The late, great preaching professor Fred Craddock once wrote, and this is not an exact quote, but that there is always at least one person in church who needs to hear the sermon preached that day…and that person is the preacher. And so, I say to myself at least as much as I say to you that as we come to another school year…another program year in the life of the church…as we embark on the great and demanding work of building a new church literally from the ground up for St. Julian’s…as summer and the vacations it has afforded me and maybe some others among us are now past…it is so important that we intentionally determine what sabbath keeping will look like in our regular weeks…to find time to be free from the thousand compulsions that send us rushing toward our graves…to find some bit of time to go with our love into the fields…to experience a bit of healing along the way for our careworn selves, souls and bodies…to practice some resurrection beginning with ourselves. For our health, our joy and being our authentic selves are depending on it. For that is what you need from me as your priest and what I need from you as my co-ministers in the Gospel of Jesus Christ.
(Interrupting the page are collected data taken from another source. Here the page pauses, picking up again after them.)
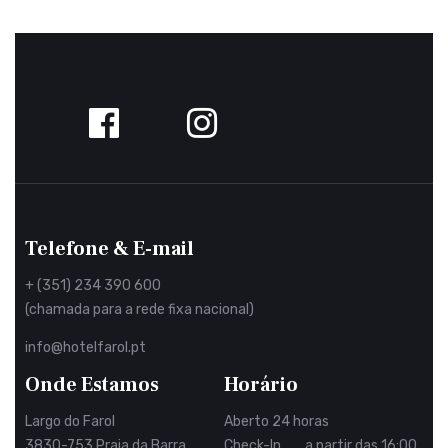
Siga-
nos
no
Facebook
Telefone & E-mail
+ (351) 234 390 600
(chamada para a rede fixa nacional)
info@hotelfarol.pt
Onde Estamos
Horário
Largo do Farol
Aberto 24 horas
3830-753 Praia da Barra
Check-In a partir das 16:00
So, perhaps we can together commit to carving time out each day for quiet contemplation and saying our prayers…to being here together on Sunday mornings at church…for worship, spiritual growth and fellowship…to scheduling a weekend or two away this fall with those closest to us…to perhaps taking even just part of one day each week free from the news or school or work requirements to read something enjoyable…or cook for those we love…or have coffee with a friend…or choose your own sabbath adventure.
For our health and joy and being our authentic selves are depending on such moments of healing and freedom, on such sabbath moments of personal resurrection. For you need me healed, joyful and you need me to be before you my authentic self, and I need all of that from you as well. And for this God created sabbath…to heal…to be free…to be resurrected. Amen.